Figure 7: Energy of the DFT compared to the time spent in each note of Minuet in G Major

This may have seem magical a couples of weeks ago, but now you are able to see the relationship between signals and their spectrum. Besides, we can even make the spectrum confess what the ear can’t distinguish. However, musical intruments generate rich sounds not just simple notes. To be able to simulate this, we will need to add $harmonics$ of the $fundamental$ frequency. The weight each harmonic has is unique per instrument and allow musicians to create beautiful pieces like the one we mentioned before. We can try to simulate to the sound of at least a couple of instruments by assigning weigths to their harmonics as follows.

In both the oboe and the flute, $90%$ of the energy is contained within the first two harmonics. In the trumpet and clarinet thought, we need $4$ and $6$ harmonics respectively to reach $90%$ of the total energy. We can conclude that these two last instruments generate a more plain sound in frequency.

Figure 9: DFT of Minuet in G Major played in the flute.
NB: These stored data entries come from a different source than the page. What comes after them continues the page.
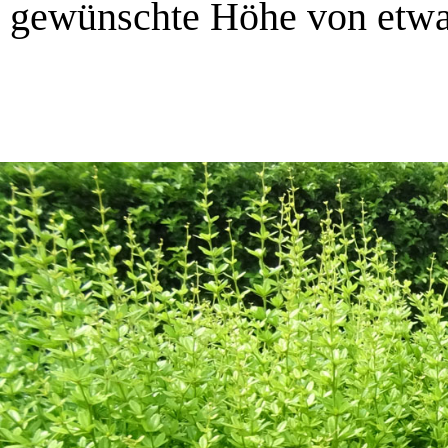
gewünschte Höhe von etwa 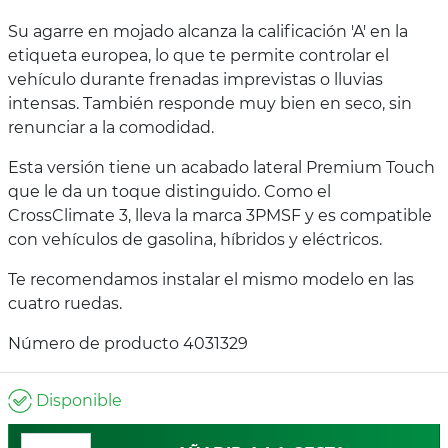
Su agarre en mojado alcanza la calificación 'A' en la
etiqueta europea, lo que te permite controlar el
vehículo durante frenadas imprevistas o lluvias
intensas. También responde muy bien en seco, sin
renunciar a la comodidad.
Esta versión tiene un acabado lateral Premium Touch
que le da un toque distinguido. Como el
CrossClimate 3, lleva la marca 3PMSF y es compatible
con vehículos de gasolina, híbridos y eléctricos.
Te recomendamos instalar el mismo modelo en las
cuatro ruedas.
Número de producto 4031329
Disponible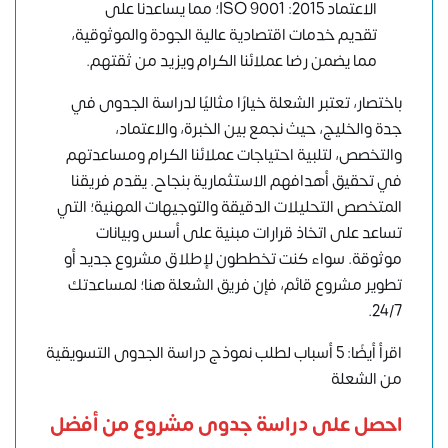
الاعتماد ISO 9001 :2015؛ مما يساعدنا على
تقديم خدمات اقتصادية عالية الجودة والموثوقية،
مما يضمن رضا عملائنا الكرام ويزيد من ثقتهم.
باختصار، تعتبر الشعلة خيارًا مثاليًا لدراسة الجدوى في
جدة والخليج، حيث نجمع بين الخبرة، والاعتماد،
والتخصص، لتلبية احتياجات عملائنا الكرام ومساعدتهم
في تحقيق أهدافهم الاستثمارية بنجاح. يقدم فريقنا
المتخصص التحليلات الدقيقة والتوجيهات المهنية؛ التي
تساعد على اتخاذ قرارات مبنية على أسس وبيانات
موثوقة. سواء كنت تخططون لإطلاق مشروع جديد أو
تطوير مشروع قائم، فإن فريق الشعلة هنا؛ لمساعدتك
24/7.
اقرأ أيضًا: 5 أسباب لطلب نموذج دراسة الجدوى التسويقية
من الشعلة
احصل على دراسة جدوى مشروع من أفضل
By ploting the song in the flute we see a richer spectrum, namely more frequencies come into play when the same song is played. This richer spectrum is what makes songs sound more harmonic. Now you can also claim that you know what this really means!

Code Links

The code described here can be downloaded from the folder ESE224_Lab2.zip. This folder contains the following 4 files:

  • $\p{cpx\_exp.py}$: The class $\p{ComplexExp}$ is defined in this file — but note that the file itself does not perform any computation.
  • $\p{dft.py}$: The class $\p{dft}$ implements the discrete Fourier transform in $3$ different ways.
  • $\p{discrete\_signal}$: The class $\p{discrete_signal}$ generates different types discrete signals.
  • $\p{ESE224\_Lab2\_Main.py}$: This file defines the functions that we used to solve the problems in the lab assignment, instantiating objects when necessary. This is also where the plots and the audio files are created.